In the world of evangelists, Billy Graham’s legacy continues to command the respect and admiration of a great many people, believers and non-believers.  He shared on his blog site in 2012  THE THREE INVITATIONS OF CHRIST

“Come to me, all you who labor and are heavy laden, and I will give you rest.”  Matthew 11:28 

Jesus said to them, “Follow me, and I will make you become fishers of men.”  Mark 1:17

Jesus said, “Abide in me and I in you.”  John 15:4

These invitations are an ongoing process.  I have no qualms accepting that I don’t have all the pieces to the God puzzle.  Sometimes I don’t even know what the questions should be.  GOD IS A MYSTERY.  And I believe that is a good thing for a doubter and skeptic like me.  Keep me guessing so that I continue searching.  Just when I believe I’ve reached that “Aha” moment or a fascinating revelation, another doubt and question arises.

But, the process doesn’t change, does it?  Run to Him when life gets heavy and overwhelming, learn of his ways and take his yoke upon me.  Determine what my ego wants versus what Jesus says in his words and teachings.  It all comes down to surrender.  Do I want to continue in my burdensome ways or will I turn it over to the Master, the problem-solver?

Learn and then share with others what has been discovered.  Those of us in addiction recovery programs know the necessity of service to others.  We share our war stories and then extend our experience, strength and hope.  Alcoholics and addicts are invited just as they are to the tables of the meeting rooms.  The beauty and success of AA, CR, and other recovery programs depends on the fellowship putting others before personal interests.  Those questioning, new arrivals are invited to share our repurposed lives, to sit at the table of miracles.  We become fishers of men.

Finally, Jesus invites us to abide with the God of our understanding in a peace that surpasses anything which the world has to offer.  To me this means building and cherishing the most intimate relationship which I could ever know. When I am willing to surrender, when I am willing to pull my head out of self-serving ways, when I am willing to be still and know, then we can be as one walking this path through the joys and travails of an earthly life.  God dwells in me and I in Him.  That is the solidarity of  “I am You, You are me, and we are One.”

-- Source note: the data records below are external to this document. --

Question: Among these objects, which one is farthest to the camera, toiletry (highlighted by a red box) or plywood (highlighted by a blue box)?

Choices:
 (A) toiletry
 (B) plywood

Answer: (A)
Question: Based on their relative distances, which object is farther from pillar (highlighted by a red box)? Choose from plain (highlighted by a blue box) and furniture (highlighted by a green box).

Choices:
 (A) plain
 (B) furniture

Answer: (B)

Believe me, it is not always where my head and heart dwell.  This challenge which is called the human condition tries to detour me, lie to me, and steal me away.  But, running to my Lord is no longer the option of last resort.  I have learned to go there as quickly as possible.

He said, “Come unto me and learn of me, my yoke is easy and I will give you rest.”

He has invited you, too.  What’s holding you back?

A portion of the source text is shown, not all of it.